= Frida Scheps Weinstein =

French author (born 1934)

Frida Scheps Weinstein (born November 1934) is a French author. Her book A Hidden Childhood: A Jewish Girl's Sanctuary in a French Convent was a finalist for the Pulitzer Prize for Biography or Autobiography.

==Biography==
Scheps Weinstein was born in 1934 to immigrant Jewish-Russian parents in Paris, but was teased for looking German. By the age of six, she was sent away to live in the care of the Red Cross at the Château de Beaujeu, a convent school. As she grew up safe from The Holocaust, Scheps Weinstein began to forget her Jewish background and asked to become baptized as a Catholic. That never happened as her mother objected. Upon the conclusion of the war, she reconciled with her father in Jerusalem, where she received her education and enlisted in the Israel Defense Forces.

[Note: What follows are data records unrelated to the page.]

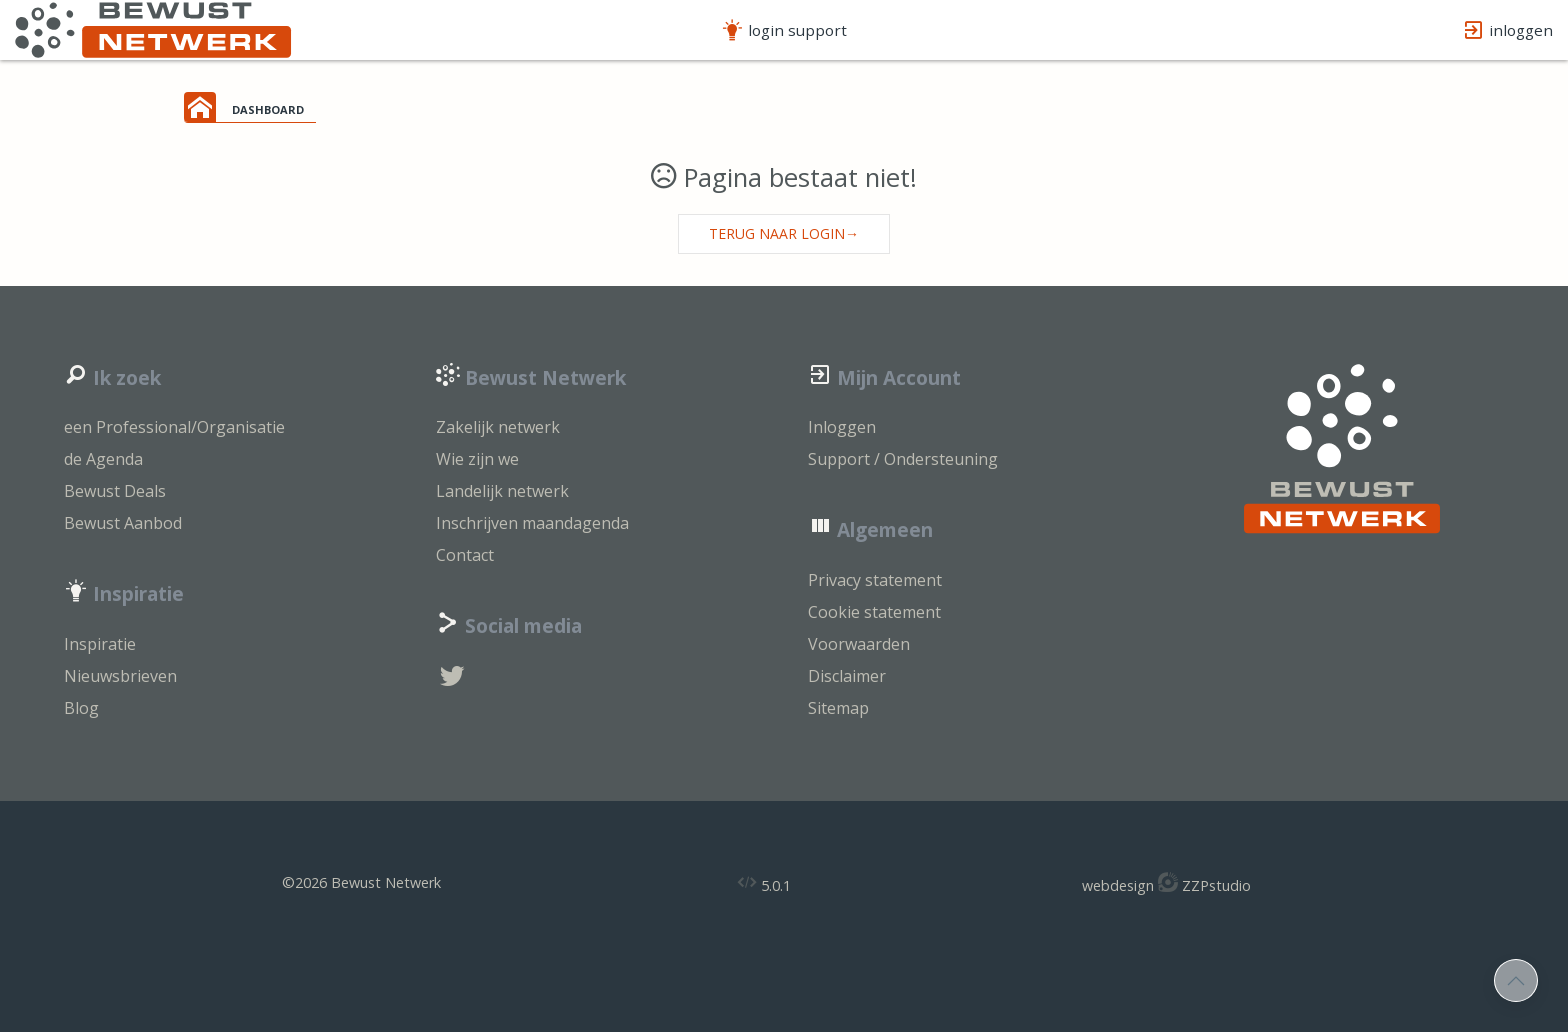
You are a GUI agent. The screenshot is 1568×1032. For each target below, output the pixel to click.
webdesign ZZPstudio (1166, 883)
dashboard (268, 108)
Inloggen (842, 427)
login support (784, 30)
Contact (465, 555)
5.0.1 (764, 883)
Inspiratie (100, 644)
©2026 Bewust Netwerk (361, 882)
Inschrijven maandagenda (532, 523)
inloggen (1507, 30)
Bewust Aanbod (123, 523)
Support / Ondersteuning (903, 459)
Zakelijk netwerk (498, 427)
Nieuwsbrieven (120, 676)
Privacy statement (875, 580)
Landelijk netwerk (502, 491)
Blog (81, 708)
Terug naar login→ (784, 233)
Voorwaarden (859, 644)
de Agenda (103, 459)
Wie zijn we (477, 459)
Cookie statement (874, 612)
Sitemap (838, 708)
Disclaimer (847, 676)
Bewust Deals (115, 491)
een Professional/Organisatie (174, 427)
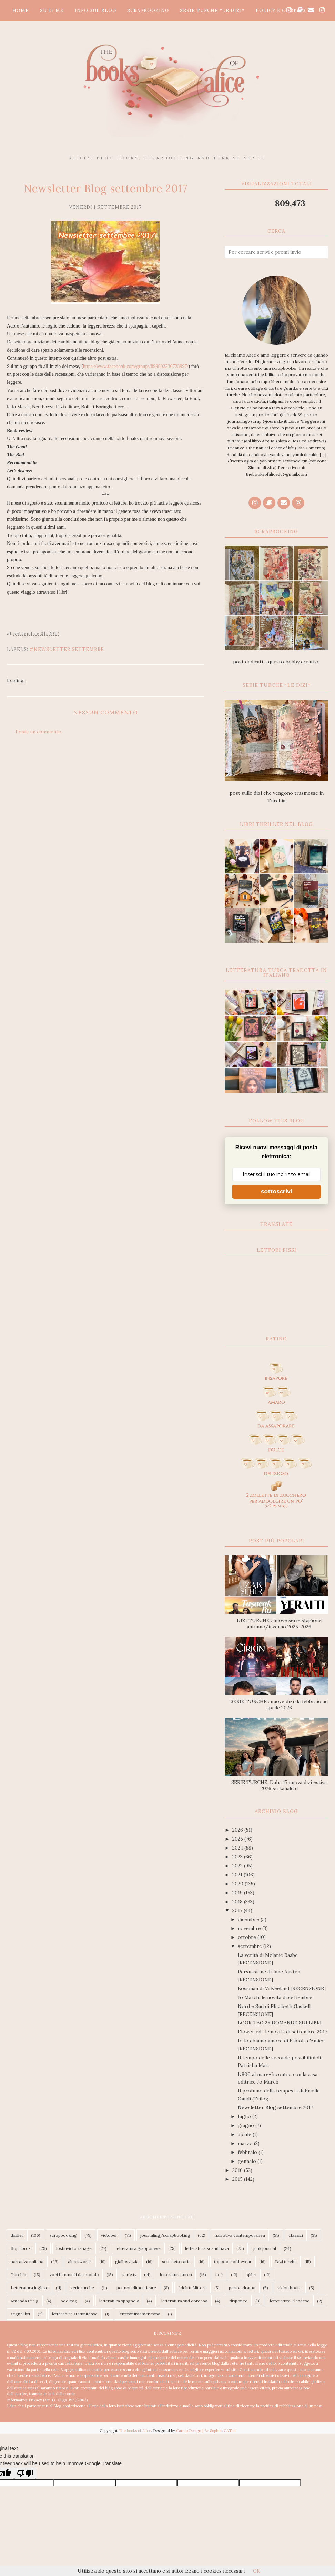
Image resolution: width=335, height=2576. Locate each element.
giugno (246, 2125)
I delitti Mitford (192, 2287)
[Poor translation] (25, 2473)
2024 (238, 1848)
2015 (238, 2179)
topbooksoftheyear (233, 2261)
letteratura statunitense (75, 2313)
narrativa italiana (27, 2261)
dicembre (249, 1919)
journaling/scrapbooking (165, 2235)
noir (219, 2274)
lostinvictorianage (74, 2248)
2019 (238, 1893)
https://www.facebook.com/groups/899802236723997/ (136, 366)
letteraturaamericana (139, 2313)
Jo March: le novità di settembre (275, 1997)
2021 (238, 1875)
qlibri (251, 2274)
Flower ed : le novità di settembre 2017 (282, 2032)
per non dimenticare (136, 2287)
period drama (242, 2287)
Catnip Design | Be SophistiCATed (206, 2430)
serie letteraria (176, 2261)
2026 (238, 1830)
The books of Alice (135, 2430)
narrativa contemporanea (240, 2235)
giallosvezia (127, 2261)
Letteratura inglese (29, 2287)
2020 (238, 1884)
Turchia (18, 2274)
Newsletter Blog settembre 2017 (275, 2107)
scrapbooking (63, 2235)
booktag (69, 2300)
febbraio (248, 2152)
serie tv (129, 2274)
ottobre (247, 1937)
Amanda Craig (25, 2300)
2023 (238, 1857)
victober (109, 2235)
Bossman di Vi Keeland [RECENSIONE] (282, 1988)
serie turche (82, 2287)
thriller (17, 2235)
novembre (250, 1928)
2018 (238, 1902)
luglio (245, 2116)
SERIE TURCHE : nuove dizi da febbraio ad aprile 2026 (279, 1704)
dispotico (239, 2300)
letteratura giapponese (138, 2248)
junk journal (264, 2248)
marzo (246, 2143)
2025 (238, 1839)
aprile (245, 2134)
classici (295, 2235)
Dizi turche (286, 2261)
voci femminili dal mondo (74, 2274)
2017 (238, 1910)
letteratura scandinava (207, 2248)
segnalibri (20, 2313)
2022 (238, 1866)
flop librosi (21, 2248)
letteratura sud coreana (184, 2300)
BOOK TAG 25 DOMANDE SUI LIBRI (280, 2023)
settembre (250, 1946)
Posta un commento (38, 732)
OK (256, 2571)
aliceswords (80, 2261)
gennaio (247, 2161)
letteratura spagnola (119, 2300)
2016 (238, 2170)
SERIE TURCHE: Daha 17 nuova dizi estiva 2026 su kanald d (279, 1785)
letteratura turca (176, 2274)
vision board (289, 2287)
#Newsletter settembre (67, 649)
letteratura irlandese (289, 2300)
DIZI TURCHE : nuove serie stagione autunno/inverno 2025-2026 (279, 1623)
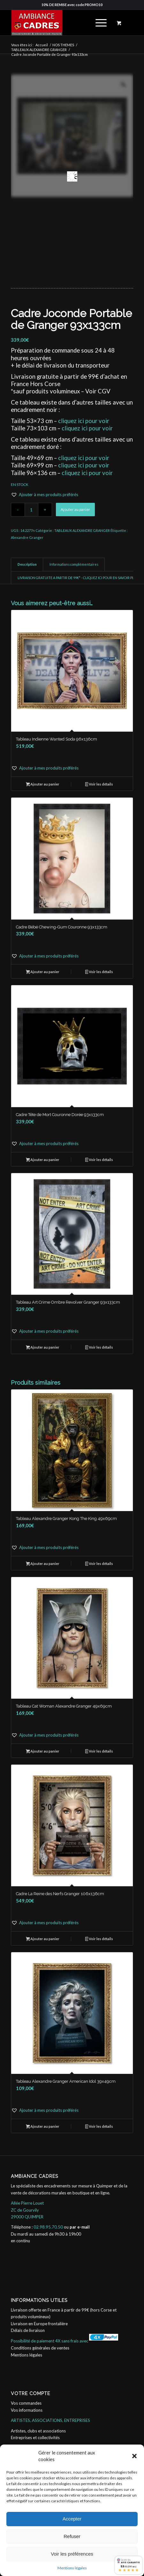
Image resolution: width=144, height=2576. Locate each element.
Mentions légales (72, 2567)
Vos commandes (26, 2403)
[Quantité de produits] (31, 510)
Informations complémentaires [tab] (73, 564)
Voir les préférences (72, 2554)
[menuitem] (100, 22)
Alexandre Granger (27, 537)
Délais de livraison (28, 2330)
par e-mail (80, 2227)
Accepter (72, 2518)
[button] (134, 2456)
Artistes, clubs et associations (38, 2430)
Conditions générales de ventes (40, 2347)
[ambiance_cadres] (60, 22)
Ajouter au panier (75, 509)
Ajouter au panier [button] (43, 784)
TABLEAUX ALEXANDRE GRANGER (82, 530)
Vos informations (26, 2410)
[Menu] (98, 22)
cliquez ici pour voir (83, 420)
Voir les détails (99, 784)
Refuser (72, 2536)
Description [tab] (27, 564)
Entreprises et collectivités (35, 2437)
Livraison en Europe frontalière (39, 2323)
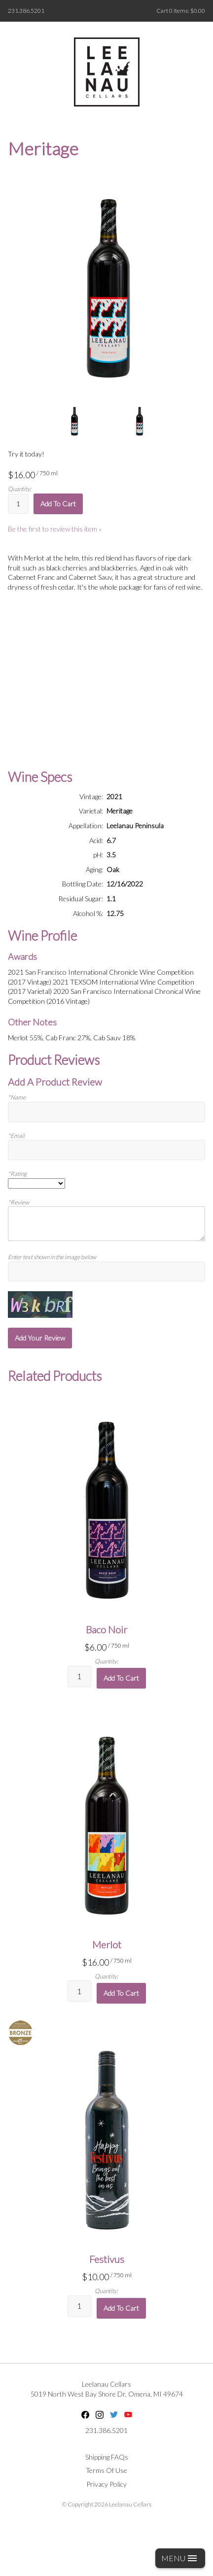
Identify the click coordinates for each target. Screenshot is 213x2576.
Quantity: (20, 489)
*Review (18, 1202)
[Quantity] (18, 504)
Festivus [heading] (106, 2259)
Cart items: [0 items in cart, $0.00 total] (180, 10)
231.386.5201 (26, 10)
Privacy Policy (106, 2484)
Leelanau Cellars (106, 2384)
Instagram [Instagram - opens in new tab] (100, 2415)
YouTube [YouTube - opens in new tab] (128, 2415)
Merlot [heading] (106, 1944)
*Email (16, 1135)
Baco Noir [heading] (106, 1629)
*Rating (17, 1173)
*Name (17, 1097)
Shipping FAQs (106, 2457)
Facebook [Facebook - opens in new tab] (85, 2415)
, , (107, 2394)
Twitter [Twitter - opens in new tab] (114, 2415)
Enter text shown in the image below (52, 1257)
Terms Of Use (106, 2470)
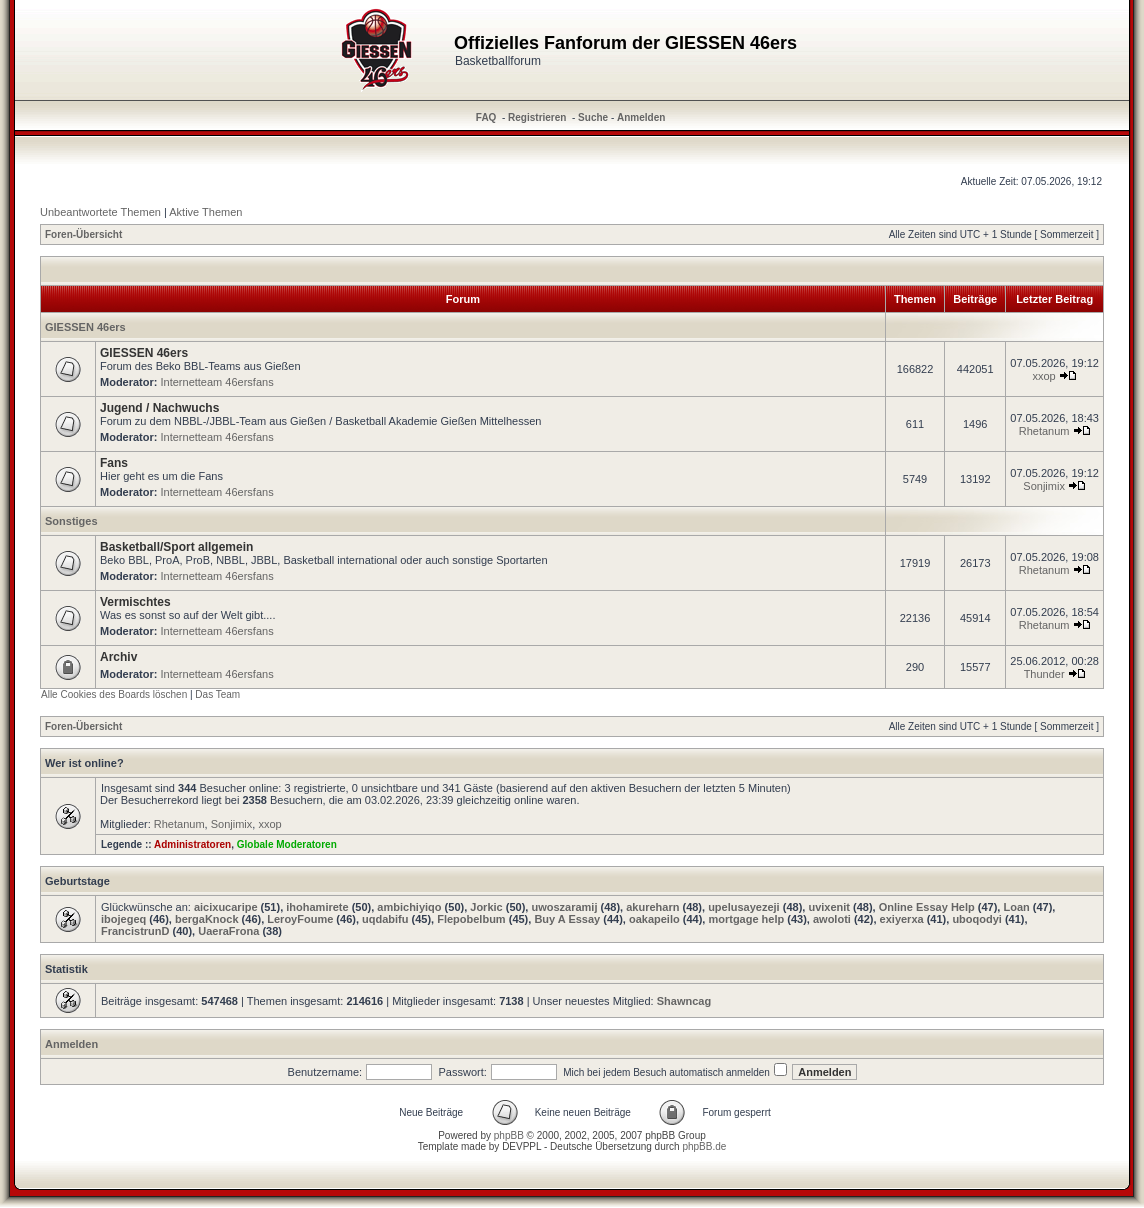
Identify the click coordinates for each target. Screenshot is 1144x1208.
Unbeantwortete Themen (100, 212)
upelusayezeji (744, 907)
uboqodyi (977, 919)
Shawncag (684, 1001)
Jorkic (486, 907)
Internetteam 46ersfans (217, 382)
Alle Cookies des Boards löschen (114, 694)
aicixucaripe (226, 907)
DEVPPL (521, 1146)
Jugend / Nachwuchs (159, 408)
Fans (114, 463)
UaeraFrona (228, 931)
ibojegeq (123, 919)
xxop (1043, 376)
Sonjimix (1044, 486)
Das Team (217, 694)
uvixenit (829, 907)
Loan (1016, 907)
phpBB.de (704, 1146)
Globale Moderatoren (287, 844)
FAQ (486, 117)
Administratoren (192, 844)
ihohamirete (317, 907)
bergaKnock (207, 919)
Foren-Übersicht (83, 234)
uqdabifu (385, 919)
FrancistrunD (135, 931)
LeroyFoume (300, 919)
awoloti (832, 919)
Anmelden (641, 117)
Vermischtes (135, 602)
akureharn (652, 907)
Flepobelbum (471, 919)
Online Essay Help (927, 907)
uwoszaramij (564, 907)
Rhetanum (1044, 431)
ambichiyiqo (409, 907)
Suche (593, 117)
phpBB (509, 1135)
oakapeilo (654, 919)
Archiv (118, 657)
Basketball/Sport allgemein (176, 547)
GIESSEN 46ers (85, 327)
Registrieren (537, 117)
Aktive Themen (205, 212)
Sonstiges (71, 521)
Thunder (1044, 674)
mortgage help (746, 919)
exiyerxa (902, 919)
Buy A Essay (567, 919)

Once Scheps Weinstein completed her army service in 1960, she moved to the United States and worked for Agence France-Presse. While in America, she published a memoir of her memories from The Holocaust, written in French and published by Balland,titled #J'habitais rue des Jardins Saint-Paul". Rights were bought in America by Hill and Wang, translated by Barbara Loeb Kennedy, and published as A Hidden Childhood: A Jewish Girl's Sanctuary in a French Convent 1942-1945;it then was a nominated finalist for the Pulitzer Prize for Biography or Autobiography.